Automated, version-controlled management of Jülich Supercomputing Centre's high-performance computing systems using Ansible.
Forschungszentrum Jülich · JSC · Division HPC, Cloud and Data Systems and ServicesThis is an Ansible-based Infrastructure-as-Code (IaC) repository that defines and enforces the configuration of the supercomputers, cloud platforms, and storage systems operated by the High-Performance Computing, Cloud and Data Systems and Services (HPCCDSS) division of the Jülich Supercomputing Centre (JSC), Forschungszentrum Jülich GmbH.
The HPCCDSS division is tasked with integrating multiple computer architectures into a production environment to support a scientific environment for solving different kinds of computing problems. It comprises three teams: HPC and Cloud Systems, Exascale Supercomputer, and Storage Systems.
Rather than configuring hundreds of servers manually, the repository codifies every aspect of system setup—user accounts, network interfaces, job schedulers, storage mounts, monitoring stacks, security policies—into repeatable, auditable automation scripts called playbooks and roles.
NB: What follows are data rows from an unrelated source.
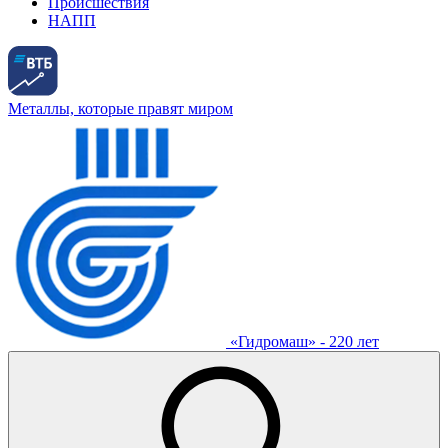
Происшествия
НАПП
Металлы, которые правят миром
«Гидромаш» - 220 лет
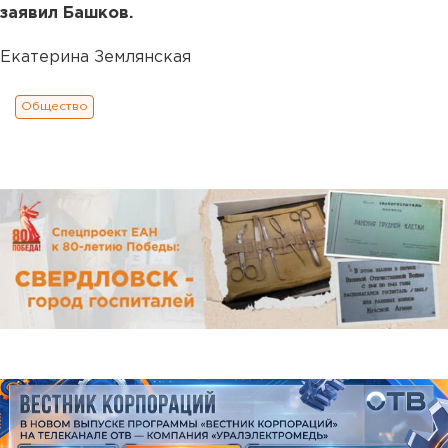
заявил Башков.
Екатерина Землянская
Общество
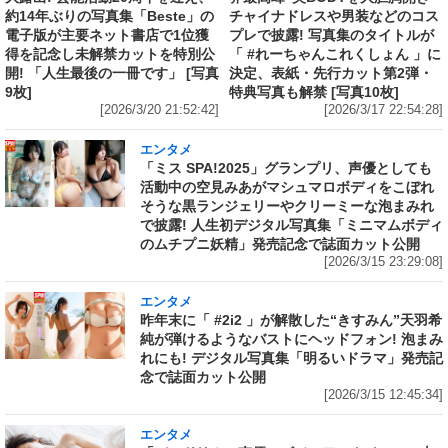
約14年ぶりの写真集「Beste」の
チャイナドレスや男装などのコス
電子版が主要ネット書店で1位獲
プレで披露! 写真集のタイトルが
得を記念し未解禁カットを特別公
「 #れーちゃんこれくしょん 」に
開! 「人生最後の一冊です」 [写真
決定、表紙・先行カット第2弾・
9枚]
特典写真も解禁 [写真10枚]
[2026/3/20 21:52:42]
[2026/3/17 22:54:28]
エンタメ
「ミス SPA!2025」グランプリ、声優としても
活動中の空見みあがマシュマロボディをこぼれ
そうな黒ランジェリーやクリーミーな泡まみれ
で披露! 人生初デジタル写真集「ミニマムボディ
のムチプニ妖精」発売記念で誌面カット公開
[2026/3/15 23:29:08]
エンタメ
昨年末に「 #2i2 」が解散した“きすみん”天羽希
純が弾けるようなバストにヘッドフォン! 泡まみ
れにも! デジタル写真集「明るいドラマ」発売記
念で誌面カット公開
[2026/3/15 12:45:34]
エンタメ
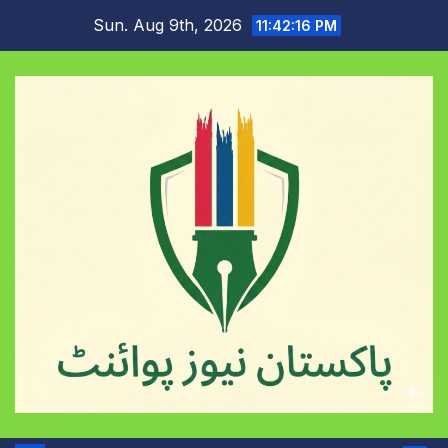
Skip
Sun. Aug 9th, 2026
11:42:17 PM
to
content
Changes are tracked in Git, reviewed via merge requests, and applied consistently across thousands of nodes.
Jülich Supercomputing Centre
The HPCCDSS division sits within JSC and is organised into three teams, each reflected in this repository's scope:
The diagram below shows how the Ansible control node applies configuration to the various HPC clusters and their subsystems.
The repository contains playbooks and inventory definitions for each of the following JSC production systems:
| System | Full Name | Description | Playbook |
|---|---|---|---|
| JUWELS | Jülich Wizard for European Leadership Science | Flagship hybrid CPU/GPU cluster with booster module; used for large-scale parallel simulations. | juwels.yml |
| JURECA-DC | Jülich Research on Exascale Cluster Architectures | Data-centric system with 768+ compute nodes including AI accelerator prototypes (MI200, H100). | jurecadc.yml |
| JUSUF | Jülich Support for Fenix | GPU-accelerated system for interactive and batch workloads; supports the Fenix research infrastructure. | jusuf.yml |
| JUPITER | Joint Undertaking Pioneer for Innovative and Transformative Exascale Research | Europe's first exascale-class supercomputer; EuroHPC JU flagship. | jupiter.yml |
| JUZEA | Jülich Zone of Energy Abstraction | Smaller test and development system with container-based workloads. | juzea.yml |
| JUST | Jülich Storage Cluster | Central GPFS-based storage providing home, project, scratch, and data filesystems for all HPC systems. | servers.yml |
| JSC Cloud | JSC Cloud Infrastructure | Cloud platform providing virtual machines and services alongside the HPC systems. | servers.yml |
| JUDAC | Jülich Data Access Server | Data access and transfer node for moving data between systems and external partners. | servers.yml |
| Supporting | HPSMC, DEEP, Gateways, … | Management clusters, SSH gateways, LDAP servers, CI runners, and monitoring infrastructure. | servers.yml |
Every change is committed to Git with an author, timestamp, and review trail. Auditors and compliance officers can trace who changed what, when, and why.
Identical configurations are applied to hundreds of nodes simultaneously, eliminating "snowflake" servers and reducing human error.
A new system or disaster recovery scenario can be bootstrapped from scratch by running the relevant playbook—no manual steps required.
Secrets are encrypted with Ansible Vault. SSH keys, certificates, and access policies are managed centrally and rotated systematically.
Declarative Control — define the desired state; Ansible converges each host to match.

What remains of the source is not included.